**** Information given

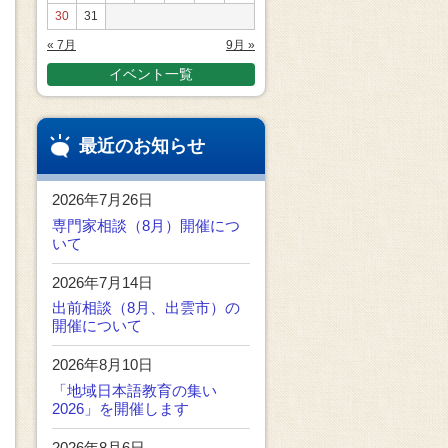
30
31
« 7月
9月 »
イベント一覧
最近のお知らせ
2026年7月26日
専門家相談（8月）開催につ
いて
2026年7月14日
出前相談（8月、出雲市）の
開催について
2026年8月10日
「地域日本語教育の集い
2026」を開催します
2026年8月6日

********

Keep the pictures out, and write out the rest of the data above word for word.

* Result below:
30
31
« 7月
9月 »
イベント一覧
最近のお知らせ
2026年7月26日
専門家相談（8月）開催につ
いて
2026年7月14日
出前相談（8月、出雲市）の
開催について
2026年8月10日
「地域日本語教育の集い
2026」を開催します
2026年8月6日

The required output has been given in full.